Ilonggo hero

Editorial cartoon for December 18, 2019

BORN on Dec. 18, 1856 in Jaro, Iloilo City, Dr. Graciano Lopez Jaena – the foremost and only Ilonggo hero on the national level – would have been 163 years old today.

He was considered “the first Filipino propagandist” in the struggle for freedom during the oppressive Spanish regime. He founded and edited La Solidaridad, the mouthpiece of the Propaganda Movement in 1882.

Admired for his articulate and critical writing, at the age of 18 Lopez Jaena wrote the satirical story Fray Botod in Jaro, which depicted a fat and lecherous priest. Botod’s false piety “always had the Virgin and God on his lips no matter how unjust and underhanded his acts are.” This incurred the fury of the friars.

He studied Medicine at the University of Santo Tomas but did not finish it due to lack of money. He eventually found his true calling – galvanize the Filipino people into demanding for freedom from colonial Spain. In Madrid, Spain on April 27, 1883 he demanded for freedom in a speech before Spanish officials.

Offered the editorship of a Spanish newspaper in New York, he refused, saying “my brain and my pen belong to the Philippines and not to any foreign country.”

He expressed his love of country with these few words: “Philippines, I salute her with invocation of hope on my lips! The blue sea is her mantle, the most beautiful sky of the world her crown, adorned by resplendent stars. Whoever has not seen her has not seen the loveliest spot on earth.”

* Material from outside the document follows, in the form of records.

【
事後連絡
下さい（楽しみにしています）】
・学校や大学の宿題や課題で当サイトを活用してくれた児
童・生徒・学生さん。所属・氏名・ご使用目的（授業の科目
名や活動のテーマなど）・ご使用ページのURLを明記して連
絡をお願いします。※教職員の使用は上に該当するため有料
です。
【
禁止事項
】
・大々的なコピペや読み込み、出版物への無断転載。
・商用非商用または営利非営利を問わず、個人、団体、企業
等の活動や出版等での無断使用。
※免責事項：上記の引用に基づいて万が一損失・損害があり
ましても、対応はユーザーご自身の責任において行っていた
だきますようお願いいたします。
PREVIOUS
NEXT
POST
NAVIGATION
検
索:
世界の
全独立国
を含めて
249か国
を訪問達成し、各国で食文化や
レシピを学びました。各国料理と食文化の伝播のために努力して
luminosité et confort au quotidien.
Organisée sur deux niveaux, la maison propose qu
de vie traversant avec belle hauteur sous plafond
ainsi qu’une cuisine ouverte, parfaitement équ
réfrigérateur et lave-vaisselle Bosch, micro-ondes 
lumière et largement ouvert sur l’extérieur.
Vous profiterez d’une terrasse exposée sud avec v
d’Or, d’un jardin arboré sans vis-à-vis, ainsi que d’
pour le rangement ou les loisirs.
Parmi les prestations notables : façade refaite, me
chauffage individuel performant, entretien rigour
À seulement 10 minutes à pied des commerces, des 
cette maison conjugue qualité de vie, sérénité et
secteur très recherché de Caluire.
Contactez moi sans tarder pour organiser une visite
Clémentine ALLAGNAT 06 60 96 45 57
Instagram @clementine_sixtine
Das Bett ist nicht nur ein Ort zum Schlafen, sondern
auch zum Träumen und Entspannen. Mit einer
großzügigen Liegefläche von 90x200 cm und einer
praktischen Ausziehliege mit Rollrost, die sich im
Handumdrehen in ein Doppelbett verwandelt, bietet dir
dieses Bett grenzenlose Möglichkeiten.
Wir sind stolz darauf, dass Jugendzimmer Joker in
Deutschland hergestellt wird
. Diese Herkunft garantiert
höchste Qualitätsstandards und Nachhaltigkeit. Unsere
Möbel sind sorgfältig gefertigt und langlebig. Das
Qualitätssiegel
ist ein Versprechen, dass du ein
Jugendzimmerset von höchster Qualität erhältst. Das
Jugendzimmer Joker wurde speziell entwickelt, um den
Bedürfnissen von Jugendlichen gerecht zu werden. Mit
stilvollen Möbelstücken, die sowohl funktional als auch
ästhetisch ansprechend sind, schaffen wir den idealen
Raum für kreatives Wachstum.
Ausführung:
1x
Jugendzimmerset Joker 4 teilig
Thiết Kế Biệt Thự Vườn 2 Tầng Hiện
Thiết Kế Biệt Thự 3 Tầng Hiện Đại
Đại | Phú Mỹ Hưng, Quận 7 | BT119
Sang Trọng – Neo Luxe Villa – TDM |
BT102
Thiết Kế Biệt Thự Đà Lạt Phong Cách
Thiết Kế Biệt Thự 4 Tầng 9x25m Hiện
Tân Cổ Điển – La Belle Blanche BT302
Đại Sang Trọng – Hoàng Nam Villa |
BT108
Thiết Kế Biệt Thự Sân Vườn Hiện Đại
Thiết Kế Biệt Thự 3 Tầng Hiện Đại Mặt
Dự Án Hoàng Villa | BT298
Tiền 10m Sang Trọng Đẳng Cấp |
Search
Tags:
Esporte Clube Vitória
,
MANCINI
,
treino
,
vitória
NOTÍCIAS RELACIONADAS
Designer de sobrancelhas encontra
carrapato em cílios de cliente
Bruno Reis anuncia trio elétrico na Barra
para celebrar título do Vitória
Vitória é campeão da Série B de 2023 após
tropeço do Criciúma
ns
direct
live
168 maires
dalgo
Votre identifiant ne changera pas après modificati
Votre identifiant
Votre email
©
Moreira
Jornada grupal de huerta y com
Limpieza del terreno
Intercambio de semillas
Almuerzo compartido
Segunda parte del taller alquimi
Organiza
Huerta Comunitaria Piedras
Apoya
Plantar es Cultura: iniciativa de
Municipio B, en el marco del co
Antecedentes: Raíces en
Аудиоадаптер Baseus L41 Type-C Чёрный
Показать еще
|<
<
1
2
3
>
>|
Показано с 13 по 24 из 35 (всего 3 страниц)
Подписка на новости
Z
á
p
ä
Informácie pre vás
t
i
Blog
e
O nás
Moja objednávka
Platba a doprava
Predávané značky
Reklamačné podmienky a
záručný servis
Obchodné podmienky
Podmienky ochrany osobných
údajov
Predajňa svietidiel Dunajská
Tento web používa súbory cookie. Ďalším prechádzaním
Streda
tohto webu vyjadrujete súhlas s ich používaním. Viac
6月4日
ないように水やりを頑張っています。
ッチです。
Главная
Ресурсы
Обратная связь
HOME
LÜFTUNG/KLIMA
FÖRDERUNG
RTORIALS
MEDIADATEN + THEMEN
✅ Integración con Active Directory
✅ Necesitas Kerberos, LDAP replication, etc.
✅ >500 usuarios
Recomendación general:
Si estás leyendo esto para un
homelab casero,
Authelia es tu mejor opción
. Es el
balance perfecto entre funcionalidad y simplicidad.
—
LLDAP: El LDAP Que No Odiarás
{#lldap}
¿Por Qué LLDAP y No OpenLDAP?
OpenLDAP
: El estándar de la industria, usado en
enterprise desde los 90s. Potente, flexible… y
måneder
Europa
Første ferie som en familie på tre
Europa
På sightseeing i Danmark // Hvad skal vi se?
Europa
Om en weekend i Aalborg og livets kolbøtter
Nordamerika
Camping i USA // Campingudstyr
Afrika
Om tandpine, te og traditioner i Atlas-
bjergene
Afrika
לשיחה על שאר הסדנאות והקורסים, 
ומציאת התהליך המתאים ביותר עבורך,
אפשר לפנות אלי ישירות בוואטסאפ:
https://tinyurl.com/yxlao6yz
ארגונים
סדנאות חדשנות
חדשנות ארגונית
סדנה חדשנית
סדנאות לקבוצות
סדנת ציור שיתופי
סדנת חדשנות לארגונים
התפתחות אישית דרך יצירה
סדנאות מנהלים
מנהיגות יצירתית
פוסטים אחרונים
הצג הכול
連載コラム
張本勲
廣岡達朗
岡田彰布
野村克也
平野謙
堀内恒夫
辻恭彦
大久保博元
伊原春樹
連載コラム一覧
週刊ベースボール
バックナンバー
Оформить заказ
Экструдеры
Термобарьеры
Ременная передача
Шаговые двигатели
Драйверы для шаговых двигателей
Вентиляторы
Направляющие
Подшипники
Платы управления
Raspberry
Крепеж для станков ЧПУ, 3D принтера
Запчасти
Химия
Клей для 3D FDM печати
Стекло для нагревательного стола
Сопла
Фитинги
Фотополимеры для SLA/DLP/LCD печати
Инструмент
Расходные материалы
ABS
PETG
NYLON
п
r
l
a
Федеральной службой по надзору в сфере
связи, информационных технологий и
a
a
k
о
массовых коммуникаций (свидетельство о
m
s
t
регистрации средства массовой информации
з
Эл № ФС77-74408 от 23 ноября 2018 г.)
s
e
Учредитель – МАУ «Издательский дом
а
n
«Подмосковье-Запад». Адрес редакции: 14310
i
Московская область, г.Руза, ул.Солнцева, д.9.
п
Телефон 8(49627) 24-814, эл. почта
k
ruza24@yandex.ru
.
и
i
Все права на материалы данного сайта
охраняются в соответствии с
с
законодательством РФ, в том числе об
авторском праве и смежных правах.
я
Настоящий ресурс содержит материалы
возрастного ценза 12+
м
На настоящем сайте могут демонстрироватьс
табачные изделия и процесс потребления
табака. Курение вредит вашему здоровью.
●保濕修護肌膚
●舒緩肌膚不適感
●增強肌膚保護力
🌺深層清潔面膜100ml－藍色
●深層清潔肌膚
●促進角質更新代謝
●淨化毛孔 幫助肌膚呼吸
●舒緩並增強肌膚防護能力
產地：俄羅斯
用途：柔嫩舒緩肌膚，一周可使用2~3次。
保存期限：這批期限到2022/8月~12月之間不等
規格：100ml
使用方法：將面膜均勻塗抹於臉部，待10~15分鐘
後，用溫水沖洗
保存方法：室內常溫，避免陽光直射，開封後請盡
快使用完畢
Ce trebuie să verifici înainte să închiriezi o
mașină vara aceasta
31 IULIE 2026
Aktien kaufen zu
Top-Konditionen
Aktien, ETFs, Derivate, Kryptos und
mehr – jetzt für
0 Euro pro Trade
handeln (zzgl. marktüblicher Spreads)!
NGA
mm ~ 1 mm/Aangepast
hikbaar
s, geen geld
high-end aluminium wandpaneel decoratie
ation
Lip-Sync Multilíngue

Unfortunately, he did not live long enough to see the fruition of his efforts aimed at freeing the Motherland. He died very young of tuberculosis at 39 years and one month on Jan. 20, 1896 in Barcelona, Spain where he was laid to rest by the Sisters of Charity in an unmarked grave at the Cementerio Sud-Oeste.

Lopez Jaena loved his country so much and invested the best years of his young life in it. The Lopez Jaena monument proudly stands at the Lopez Jaena Park – unfortunately still better known as the Jaro Plaza – and assures the perpetuation of his memory for the coming generations.